-- Goal of the exercise --
What you return must match the records exactly, except that the pictures are gone.

╭─ Data shown

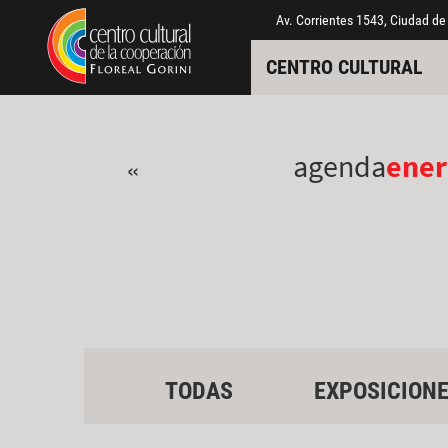
Pasar al contenido principal
Jump to main content
Av. Corrientes 1543, Ciudad de
CENTRO CULTURAL
agenda
ener
«
TODAS
EXPOSICION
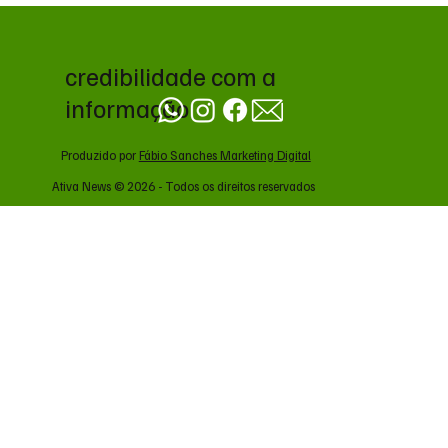
credibilidade com a
informação
Produzido por
Fábio Sanches Marketing Digital
Ativa News © 2026 - Todos os direitos reservados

╰─

-- Answer to this problem --
Pasar al contenido principal
Jump to main content
Av. Corrientes 1543, Ciudad de
CENTRO CULTURAL
agenda
ener
«
TODAS
EXPOSICION
credibilidade com a
informação
Produzido por
Fábio Sanches Marketing Digital
Ativa News © 2026 - Todos os direitos reservados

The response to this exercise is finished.